Sesimizi birlikte çoğaltacağımız toplumsal muhalefet güçleriyle eleştirel bir dayanışma içinde olmaya artık sadece gönüllü değil mecbur olduğumuzu da bilmeliyiz. Bunların bir kesimi CHP bünyesinde bir kesimi HDP bünyesindeler…
Elbette elde var yüzde 25 (CHP) artı yüzde 10 (HDP) ötesinde düşünmemiz lazım. Sosyalistler bu yarışa girmemişti (girseydi ne olacaktı?) ama “Birinci Dünya Savaşında Almanya yenilince biz de yenilmiş sayıldık” zırvasındaki gibi CHP ve HDP yenilince biz de yenilmiş sayıldık diye mi zırvalayalım? Mahallemizdeki bakkal, komşularımız “bizleri” de yenik sayıyor! Çünkü öyle inanıyorlar ve kısmen de öyle...
Şunu da bilelim, CHP’ye ve HDP’ye vurarak birleşik bir muhalefet olamaz. Şimdi zaten gün o gün değil. Umarım iki parti de AKP’yi bırakıp birbirlerine vurarak puan alma hesabı yapmazlar…
CHP öncelikle “Sünni AKP, Alevi CHP” denklemini, imajını bozabilmeli. HDP de elinden geldiğince “Türk AKP, Kürt HDP” denklemini…

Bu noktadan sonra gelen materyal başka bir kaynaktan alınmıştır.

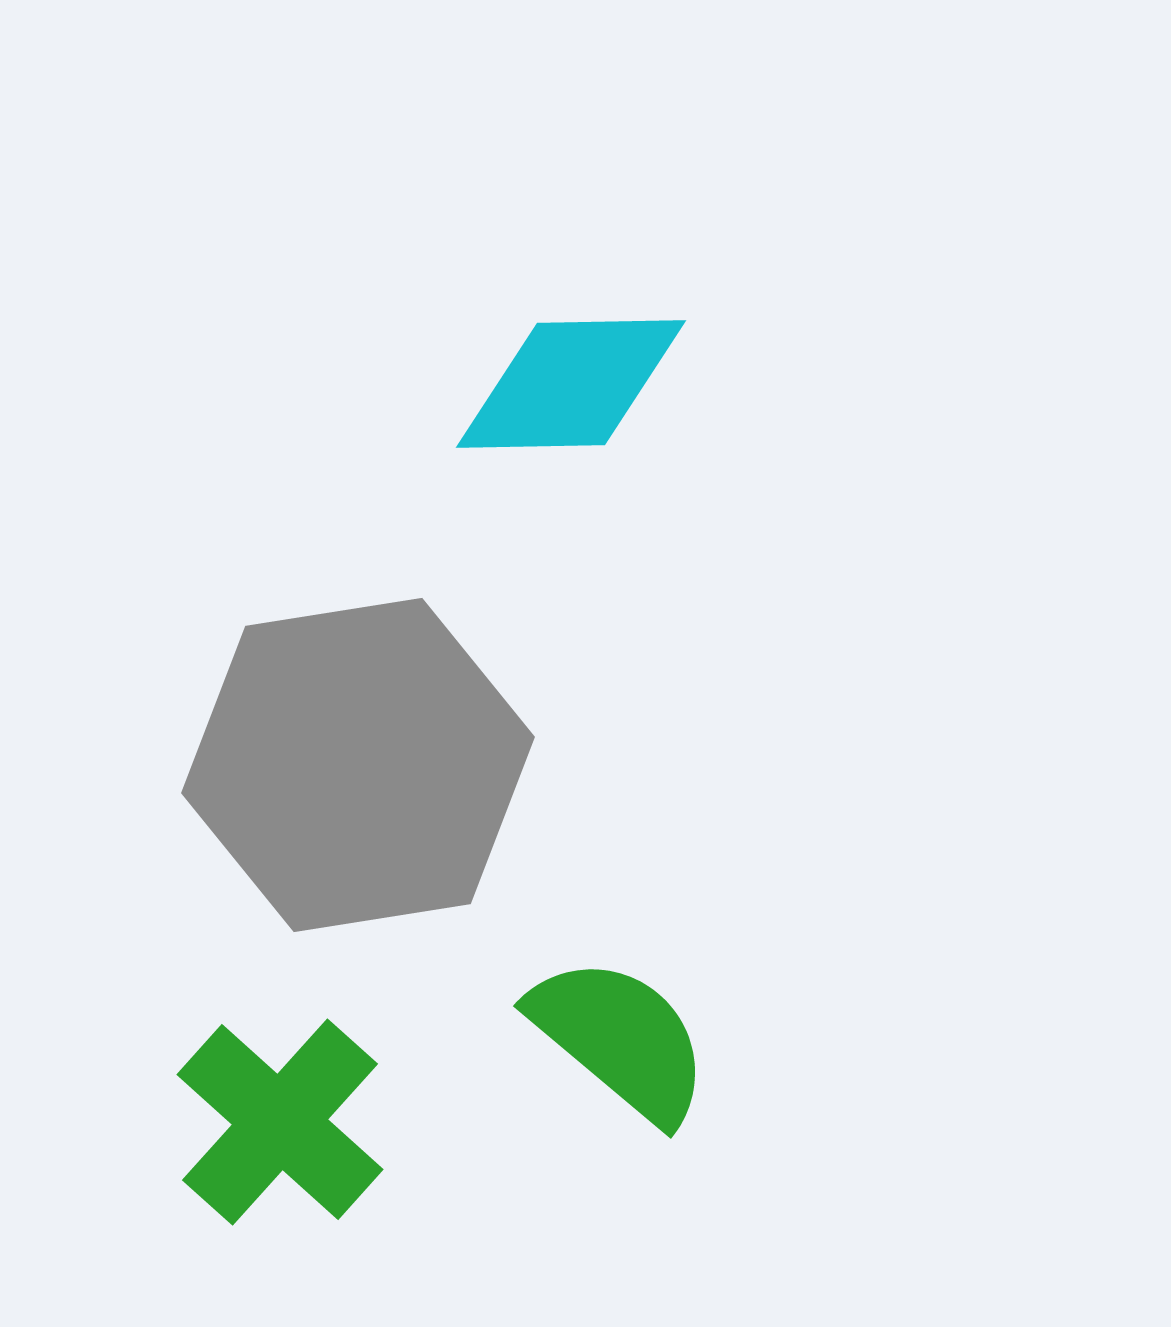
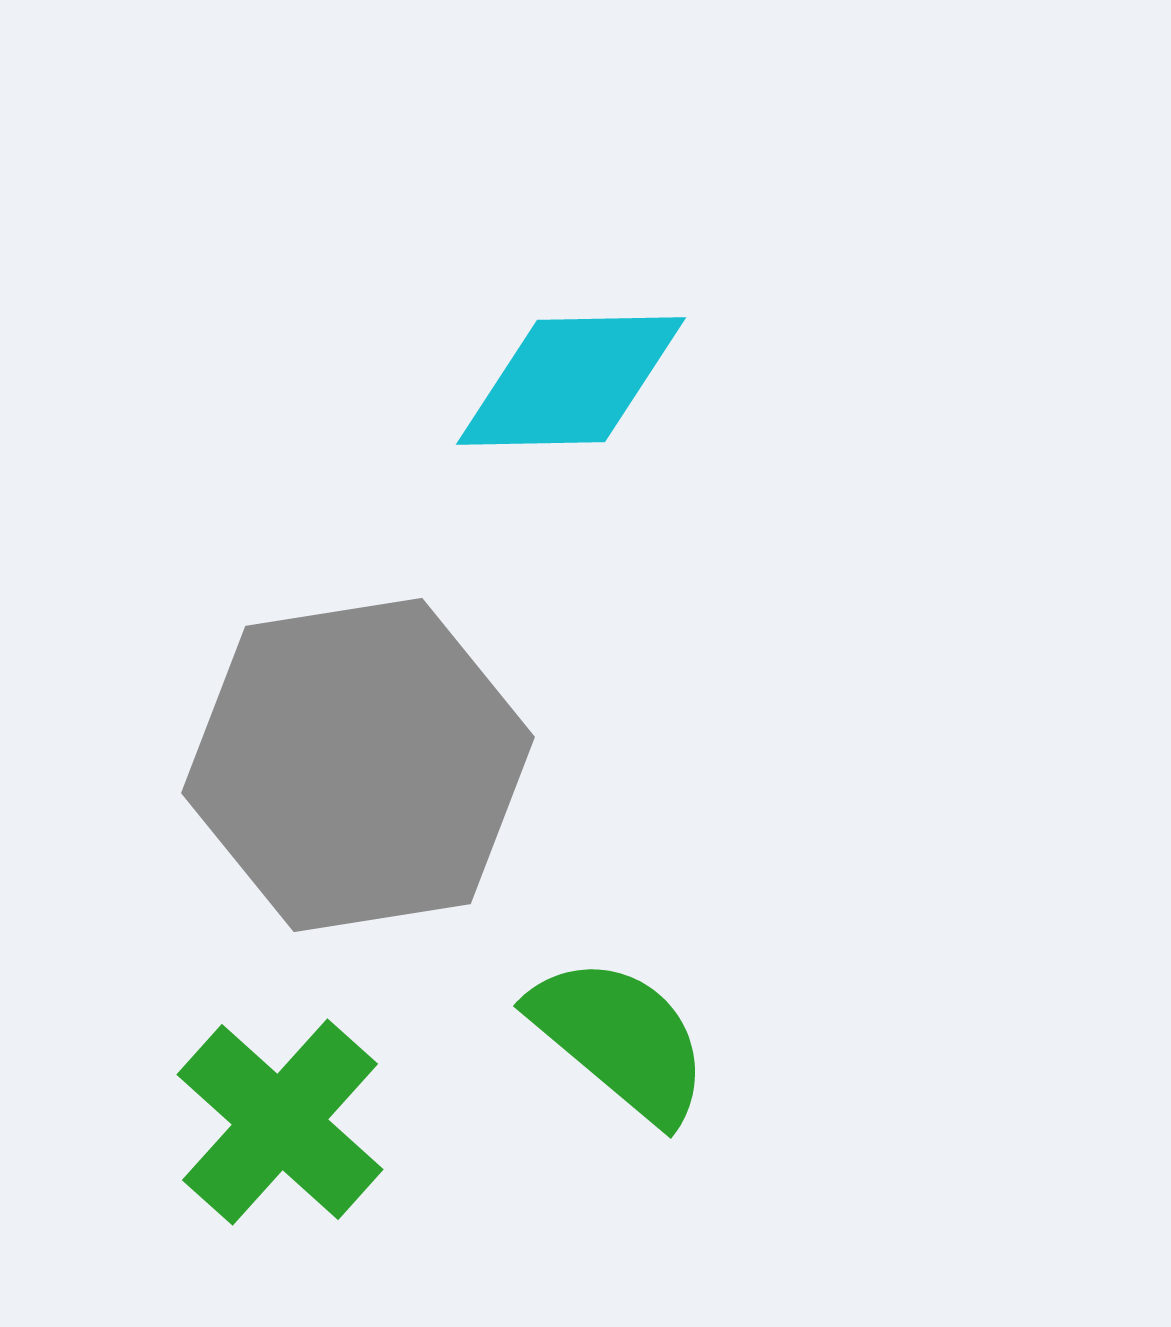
cyan diamond: moved 3 px up
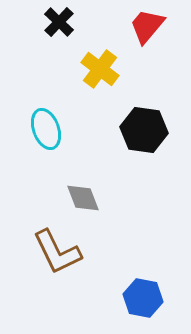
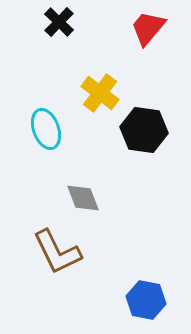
red trapezoid: moved 1 px right, 2 px down
yellow cross: moved 24 px down
blue hexagon: moved 3 px right, 2 px down
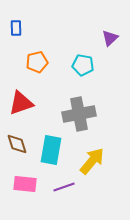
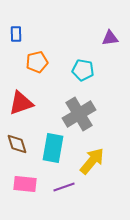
blue rectangle: moved 6 px down
purple triangle: rotated 36 degrees clockwise
cyan pentagon: moved 5 px down
gray cross: rotated 20 degrees counterclockwise
cyan rectangle: moved 2 px right, 2 px up
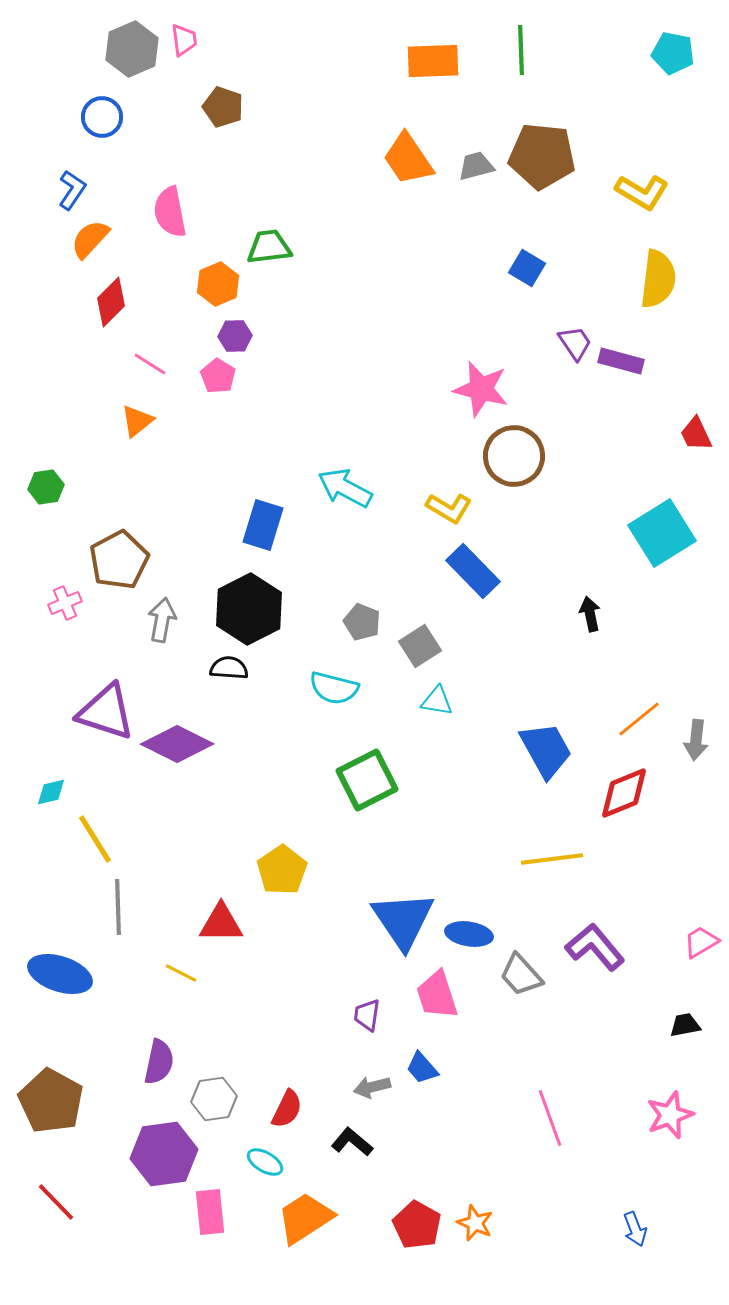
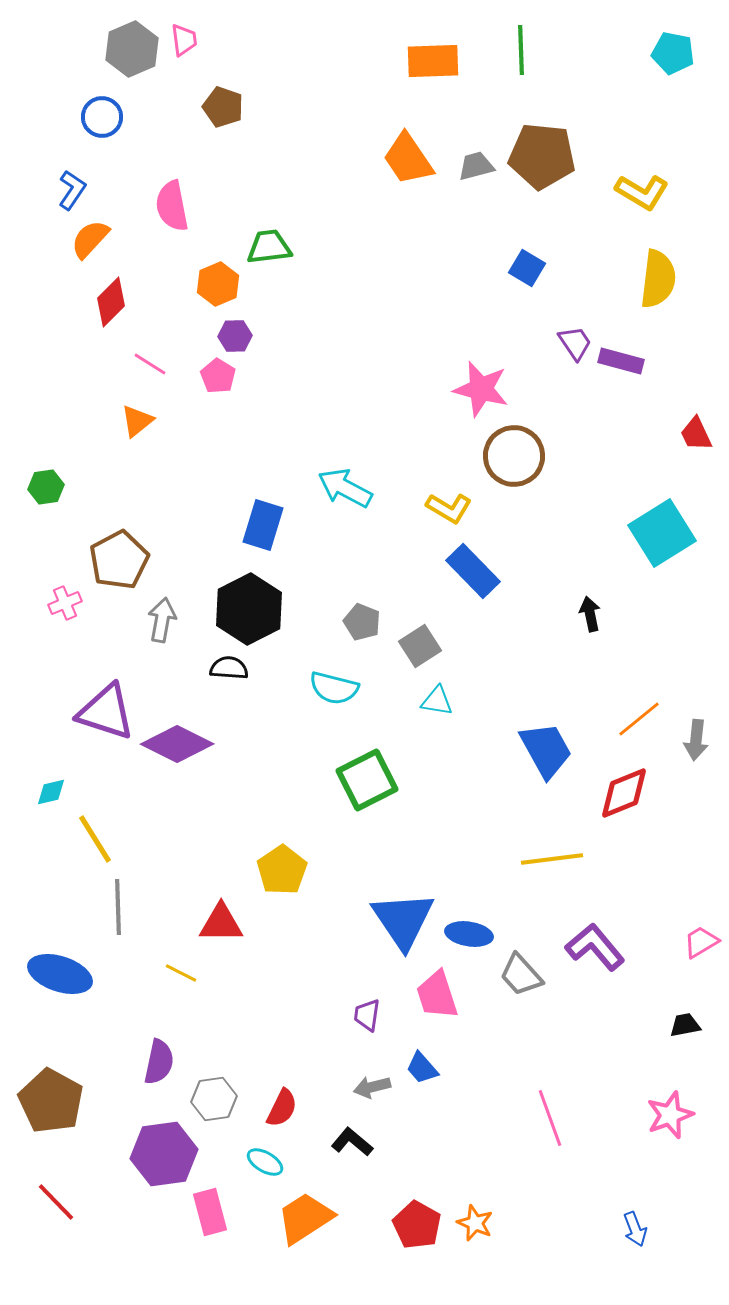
pink semicircle at (170, 212): moved 2 px right, 6 px up
red semicircle at (287, 1109): moved 5 px left, 1 px up
pink rectangle at (210, 1212): rotated 9 degrees counterclockwise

CHP’nin bu denklemi bozmasındaki çare elbette Alevileri dışlamak veya Sünni kimliği öne çıkarmak olamayacaksa, tek çare var ki o da yoksulların partisi, halkın partisi kimliğine ağırlık vermek. Nerede mazlum var, onun yanında olabilmek… Yani kendi çapında ve fıtratında CHP’nin de Haziranlaşması şart… (Tarık Şengül “HDP’nin Kürt muhafazakâr seçmenine yönelik başardığını CHP’nin niçin batıda başaramadığını açıklamak gerekiyor” diye yazdı. HDP bunu Kürt kimliğiyle başardı, ama CHP Türk kimliğiyle başaramaz, emekten yana kendisini çoğaltarak, muhafazakâr emekçilere de seslenebilir.)
“Türk AKP, Kürt HDP” denklemini bozabilmek için HDP ne yazık ki yeterince Türkiyelileşemedi, kendi mecrasında (doğal olarak) Kürdistanlaşırken Ortadoğu siyasetiyle kuşatıldı. PKK bir Ortadoğu gücü ve o düzlemdeki ittifaklarla hareket ediyor. HDP ise PKK’den farklı olarak ve hatta çoğu kez ona rağmen kimlikçi değil tüm emekçilere seslenebilen ve bu anlamda inandırıcı parti olabilirse, Türkiye Cumhuriyeti’nde yaşayan kendi muhafazakâr-emekçi seçmenine bile inandırıcı olmayı sürdürebilir. PKK yakın zamana dek HDP’nin yükselişinde önemli etkendi ama bundan böyle artık HDP’yi etkisiz eleman haline getirecek işler yapmıyor mu? PKK/PYD Ortadoğu misyonlarına ağırlık verse bile bu düzlemde AKP faşizmini ancak IŞİD üzerinden yıpratabiliyor. IŞİD’e karşı elbette “parlamenter” mücadele verilemez, ama madem Türkiye’deki talepleri artık sistem içi ve Avrupa Yerel Yönetimler Özerklik Şartı (AYÖŞ) düzleminde bir özerklik, bıraksın o işi de HDP halletsin… Aksi halde ABD’nin dayatmasıyla Kürtlere, ancak ülkede ve bölgede Barzanileşmeleri ölçüsünde şans tanınıyor.
İşte bu faktörler hesaba katılarak CHP ve HDP’ye iltihak etmeden ve fakat özellikle seslerini bizlerle çoğaltmak isteyenlerine bu imajlarından (niyetlerinden) uzaklaşabilmeleri için yardımcı olmalıyız. Çünkü hem iktidar hem sokaktaki cihatçı-faşistler parti kimliğine bakmıyor, kendisinden olmayan herkese saldırıyor.
Unutmayalım. Bu coğrafyada beklenmedik zamanda bulutsuz gökyüzünde şimşekler çakmasına tanık olduk, ama görevimiz öyle bir şimşeğin çakması için tevekkülle dua etmek, şimşek duasına çıkmak değilse eğer, o kıvılcımlanmayı hazır etmektir ve şimşeklere hazır olmaktır.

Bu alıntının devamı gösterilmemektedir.